В целом разработка понятия «тип» и «типичное» и методов его конструирования стала одним из центральных направлений исследовательских процедур в науке XIX века. С одной стороны, это было обусловлено задачей системного упорядочивания и классификации пространства и времени (природного мира и истории), которые ставили целью определение закономерностей развития. С другой, сознательные усилия по типологизации научных объектов играли важную роль не только в их кодификации, но и в процессе формирования идеологий, мифологий и практик социальной жизни – в частности, в ранжировании этнонациональных сообществ, государств. Выработка идеалов и норм также теснейшим образом зависела от представлений о способах выявления типичного.
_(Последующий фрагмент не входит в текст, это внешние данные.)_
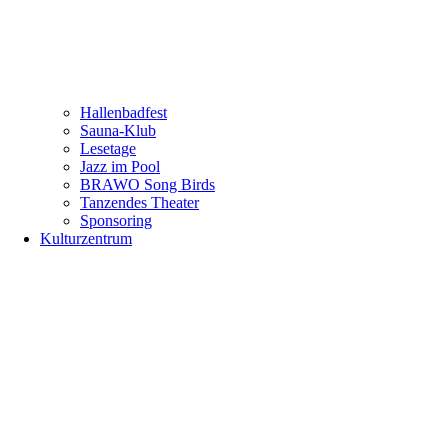
Hallenbadfest
Sauna-Klub
Lesetage
Jazz im Pool
BRAWO Song Birds
Tanzendes Theater
Sponsoring
Kulturzentrum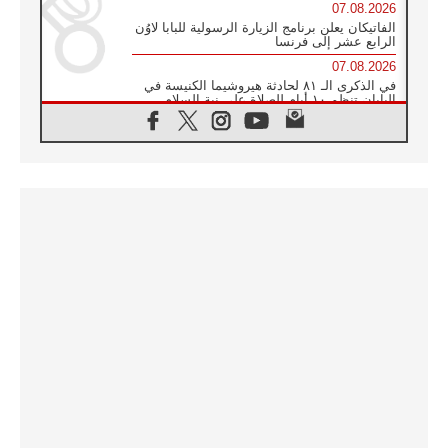
07.08.2026
الفاتيكان يعلن برنامج الزيارة الرسولية للبابا لاوُن
الرابع عشر إلى فرنسا
07.08.2026
في الذكرى الـ ٨١ لحادثة هيروشيما الكنيسة في
اليابان تنظم ١٠ أيام للصلاة على نية السلام
07.08.2026
الكنيسة في الأوروغواي: زيارة البابا ستعزز
الإيمان والرجاء
06.08.2026
الاجتماع الشهري للمطارنة الموارنة
06.08.2026
الكاردينال روسي: زيارة البابا لاوُن إلى الأرجنتين
هي تكريم للبابا فرنسيس
06.08.2026
زيارة البابا إلى البيرو ستكون زمن نعمة ومصالحة
ورجاء
06.08.2026
الكاردينال بارولين في المكسيك: علينا أن نكون
حاضرين إلى جانب المهمشين والمهاجرين
والأجانب
06.08.2026
البابا لاوُن الرابع عشر للشباب في أسيزي:
"أوروبا والعالم يبحثان اليوم عن قديسين جُدد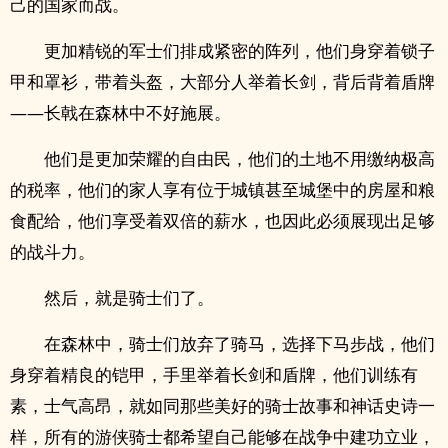
己的国家而战。
更加精锐的军士们排成紧密的阵列，他们身穿着锁子
甲和罩衫，带着头盔，大部分人举着长剑，背后背着盾牌
——长戟在森林中不好施展。
他们是更加荣耀的自由民，他们的土地不用缴纳极高
的税率，他们的家人享有位于城镇甚至城堡中的房屋和粮
食配给，他们享受着双倍的薪水，也因此必须展现出足够
的战斗力。
然后，就是骑士们了。
在森林中，骑士们放弃了骑马，选择下马步战，他们
身穿着精良的铠甲，手里举着长剑和盾牌，他们训练有
素，士气高昂，就如同那些美好的骑士故事和神话史诗一
样，所有的游侠骑士都希望自己能够在战争中建功立业，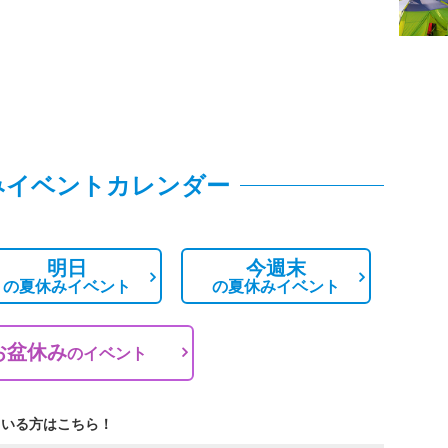
みイベントカレンダー
明日
今週末
の
夏休みイベント
の
夏休みイベント
お盆休み
の
イベント
ている方はこちら！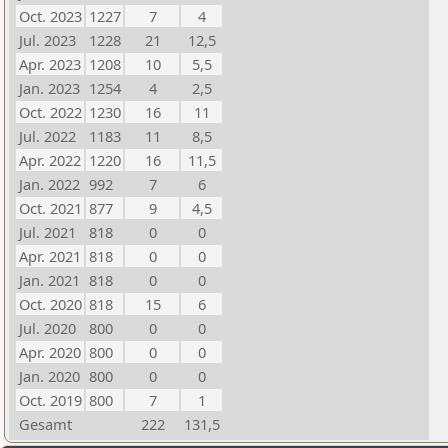
Oct. 2023
1227
7
4
Jul. 2023
1228
21
12,5
Apr. 2023
1208
10
5,5
Jan. 2023
1254
4
2,5
Oct. 2022
1230
16
11
Jul. 2022
1183
11
8,5
Apr. 2022
1220
16
11,5
Jan. 2022
992
7
6
Oct. 2021
877
9
4,5
Jul. 2021
818
0
0
Apr. 2021
818
0
0
Jan. 2021
818
0
0
Oct. 2020
818
15
6
Jul. 2020
800
0
0
Apr. 2020
800
0
0
Jan. 2020
800
0
0
Oct. 2019
800
7
1
Gesamt
222
131,5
Вместе с тем, рефлексии по поводу объективации этих правил сочетались с повседневной типизацией: интеллектуалы воспроизводили стереотипы разных уровней, в том числе и мифологические. Стремление разграничить профанное (традиционное) и сакральное (научное) знание вело к отрицанию народных представлений (во всех областях) как суеверий, пережитков и невежества. Выявление типа (ландшафта, этноса, расы, культуры и т. д.) как образца, шаблона воспринималось и как важная промежуточная процедура для популяризации знаний – т. е. познавательная операция становилась важной практической задачей.